━━━━━ INFORMATION ━━━━━

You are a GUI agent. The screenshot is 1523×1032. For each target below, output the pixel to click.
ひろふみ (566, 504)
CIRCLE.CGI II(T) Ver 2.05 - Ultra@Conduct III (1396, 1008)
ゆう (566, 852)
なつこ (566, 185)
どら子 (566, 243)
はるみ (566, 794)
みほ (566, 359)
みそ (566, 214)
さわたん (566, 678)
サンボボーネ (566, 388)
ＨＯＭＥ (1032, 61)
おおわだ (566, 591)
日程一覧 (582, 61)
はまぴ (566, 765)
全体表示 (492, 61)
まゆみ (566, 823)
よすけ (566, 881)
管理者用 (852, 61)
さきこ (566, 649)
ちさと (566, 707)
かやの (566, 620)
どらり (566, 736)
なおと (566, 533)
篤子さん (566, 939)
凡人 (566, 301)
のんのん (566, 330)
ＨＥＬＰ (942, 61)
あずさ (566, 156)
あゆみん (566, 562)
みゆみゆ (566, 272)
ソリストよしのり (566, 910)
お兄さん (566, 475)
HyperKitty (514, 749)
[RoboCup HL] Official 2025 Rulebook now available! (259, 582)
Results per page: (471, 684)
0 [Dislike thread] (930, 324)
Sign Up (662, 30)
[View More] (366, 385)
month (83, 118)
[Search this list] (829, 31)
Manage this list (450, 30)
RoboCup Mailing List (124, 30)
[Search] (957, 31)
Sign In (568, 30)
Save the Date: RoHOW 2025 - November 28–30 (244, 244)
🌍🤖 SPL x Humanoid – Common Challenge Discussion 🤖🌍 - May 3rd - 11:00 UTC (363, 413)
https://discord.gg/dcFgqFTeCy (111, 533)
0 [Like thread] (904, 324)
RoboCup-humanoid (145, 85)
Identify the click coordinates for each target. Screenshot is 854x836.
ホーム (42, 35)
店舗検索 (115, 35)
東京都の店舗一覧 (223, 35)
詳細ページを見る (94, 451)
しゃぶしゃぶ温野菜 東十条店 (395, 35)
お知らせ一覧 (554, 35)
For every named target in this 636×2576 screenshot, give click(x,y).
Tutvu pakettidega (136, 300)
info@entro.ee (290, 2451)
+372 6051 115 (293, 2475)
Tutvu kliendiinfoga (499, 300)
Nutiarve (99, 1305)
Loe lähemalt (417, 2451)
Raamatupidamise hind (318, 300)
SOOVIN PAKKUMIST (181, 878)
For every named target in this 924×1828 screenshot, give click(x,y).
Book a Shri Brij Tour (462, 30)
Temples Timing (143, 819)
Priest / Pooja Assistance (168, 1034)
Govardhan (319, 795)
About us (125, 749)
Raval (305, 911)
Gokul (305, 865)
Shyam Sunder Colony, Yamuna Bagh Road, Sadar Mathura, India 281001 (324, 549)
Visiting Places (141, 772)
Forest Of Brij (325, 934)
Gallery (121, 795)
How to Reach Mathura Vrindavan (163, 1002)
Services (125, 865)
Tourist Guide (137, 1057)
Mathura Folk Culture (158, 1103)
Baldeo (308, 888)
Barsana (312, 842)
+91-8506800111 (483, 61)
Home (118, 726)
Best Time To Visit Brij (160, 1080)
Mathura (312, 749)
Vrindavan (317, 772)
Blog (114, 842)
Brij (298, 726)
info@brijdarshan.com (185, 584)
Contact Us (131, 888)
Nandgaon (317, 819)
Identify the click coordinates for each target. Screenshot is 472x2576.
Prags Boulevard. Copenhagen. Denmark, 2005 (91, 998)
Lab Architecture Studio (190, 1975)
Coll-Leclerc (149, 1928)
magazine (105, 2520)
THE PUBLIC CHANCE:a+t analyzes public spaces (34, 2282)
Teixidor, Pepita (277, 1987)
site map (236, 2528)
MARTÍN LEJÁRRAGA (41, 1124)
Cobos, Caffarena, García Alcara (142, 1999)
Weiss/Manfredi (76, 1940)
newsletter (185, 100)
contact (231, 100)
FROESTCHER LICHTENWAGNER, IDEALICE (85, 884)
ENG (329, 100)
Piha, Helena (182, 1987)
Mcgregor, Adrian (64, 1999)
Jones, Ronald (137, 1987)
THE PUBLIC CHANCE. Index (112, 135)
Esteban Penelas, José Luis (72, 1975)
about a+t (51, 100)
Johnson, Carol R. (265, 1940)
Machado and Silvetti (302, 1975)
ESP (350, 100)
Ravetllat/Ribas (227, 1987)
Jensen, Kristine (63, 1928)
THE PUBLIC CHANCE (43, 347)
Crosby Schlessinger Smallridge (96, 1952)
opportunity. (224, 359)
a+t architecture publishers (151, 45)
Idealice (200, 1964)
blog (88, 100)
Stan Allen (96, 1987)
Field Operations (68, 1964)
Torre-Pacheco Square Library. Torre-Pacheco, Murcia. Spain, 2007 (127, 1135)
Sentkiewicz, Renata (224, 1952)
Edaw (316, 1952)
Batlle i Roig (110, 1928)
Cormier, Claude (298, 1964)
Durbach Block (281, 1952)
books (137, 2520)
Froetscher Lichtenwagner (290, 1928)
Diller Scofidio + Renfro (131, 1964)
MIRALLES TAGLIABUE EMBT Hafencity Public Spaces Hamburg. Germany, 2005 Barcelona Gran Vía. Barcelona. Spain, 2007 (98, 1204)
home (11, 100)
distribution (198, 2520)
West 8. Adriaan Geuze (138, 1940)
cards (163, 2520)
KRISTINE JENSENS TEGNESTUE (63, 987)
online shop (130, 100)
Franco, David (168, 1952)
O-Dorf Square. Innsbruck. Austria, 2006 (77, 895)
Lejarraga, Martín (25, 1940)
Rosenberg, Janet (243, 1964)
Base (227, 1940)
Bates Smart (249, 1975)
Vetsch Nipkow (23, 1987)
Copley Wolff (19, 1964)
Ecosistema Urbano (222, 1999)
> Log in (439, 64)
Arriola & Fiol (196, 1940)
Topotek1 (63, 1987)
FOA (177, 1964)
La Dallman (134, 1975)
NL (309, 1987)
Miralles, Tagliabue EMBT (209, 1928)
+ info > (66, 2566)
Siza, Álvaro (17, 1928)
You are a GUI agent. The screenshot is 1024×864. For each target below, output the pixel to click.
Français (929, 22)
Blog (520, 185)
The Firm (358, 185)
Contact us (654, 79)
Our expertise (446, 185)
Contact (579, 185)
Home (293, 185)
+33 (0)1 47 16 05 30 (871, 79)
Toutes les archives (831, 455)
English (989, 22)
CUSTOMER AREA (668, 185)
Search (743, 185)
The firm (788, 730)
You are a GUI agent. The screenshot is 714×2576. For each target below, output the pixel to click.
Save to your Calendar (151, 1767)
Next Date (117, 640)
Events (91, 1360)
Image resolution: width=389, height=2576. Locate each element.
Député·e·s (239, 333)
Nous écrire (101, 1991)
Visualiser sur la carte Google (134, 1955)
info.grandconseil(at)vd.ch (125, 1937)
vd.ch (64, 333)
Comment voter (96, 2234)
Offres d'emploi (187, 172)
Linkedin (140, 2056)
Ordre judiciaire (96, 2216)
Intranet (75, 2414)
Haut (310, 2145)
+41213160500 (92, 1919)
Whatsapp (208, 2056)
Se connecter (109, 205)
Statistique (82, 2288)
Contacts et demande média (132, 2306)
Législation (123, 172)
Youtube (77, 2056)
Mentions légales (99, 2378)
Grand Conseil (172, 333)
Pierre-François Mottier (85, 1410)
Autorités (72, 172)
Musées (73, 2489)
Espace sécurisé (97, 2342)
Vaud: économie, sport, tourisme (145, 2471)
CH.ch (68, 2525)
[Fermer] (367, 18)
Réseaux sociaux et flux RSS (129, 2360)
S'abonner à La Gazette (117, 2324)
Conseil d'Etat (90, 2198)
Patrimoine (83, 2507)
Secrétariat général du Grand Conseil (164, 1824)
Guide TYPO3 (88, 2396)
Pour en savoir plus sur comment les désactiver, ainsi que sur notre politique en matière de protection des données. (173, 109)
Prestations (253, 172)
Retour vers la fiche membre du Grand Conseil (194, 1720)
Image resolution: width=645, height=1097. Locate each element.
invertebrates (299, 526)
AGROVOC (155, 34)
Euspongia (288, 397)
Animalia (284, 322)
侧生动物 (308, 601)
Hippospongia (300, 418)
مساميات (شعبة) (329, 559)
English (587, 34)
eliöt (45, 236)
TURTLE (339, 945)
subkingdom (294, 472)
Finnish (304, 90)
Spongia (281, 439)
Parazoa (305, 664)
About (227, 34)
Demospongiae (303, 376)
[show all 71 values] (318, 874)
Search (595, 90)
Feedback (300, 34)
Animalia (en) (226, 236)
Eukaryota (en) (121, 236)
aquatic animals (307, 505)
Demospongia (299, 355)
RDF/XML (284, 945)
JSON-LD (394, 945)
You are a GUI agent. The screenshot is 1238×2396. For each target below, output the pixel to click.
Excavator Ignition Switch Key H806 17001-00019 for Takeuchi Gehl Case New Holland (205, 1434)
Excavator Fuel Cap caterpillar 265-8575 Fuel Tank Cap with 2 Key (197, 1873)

━━━━━

• AIM OF THE TASK
Return every line above where "output" appears.

• ANSWER TO THIS EXERCISE
You are a GUI agent. The screenshot is 1523×1032. For each target below, output the pixel to click.
You are a GUI agent. The screenshot is 1024×864. For each target below, output the pixel to click.
You are a GUI agent. The screenshot is 714×2576. For each target below, output the pixel to click.
You are a GUI agent. The screenshot is 1238×2396. For each target below, output the pixel to click.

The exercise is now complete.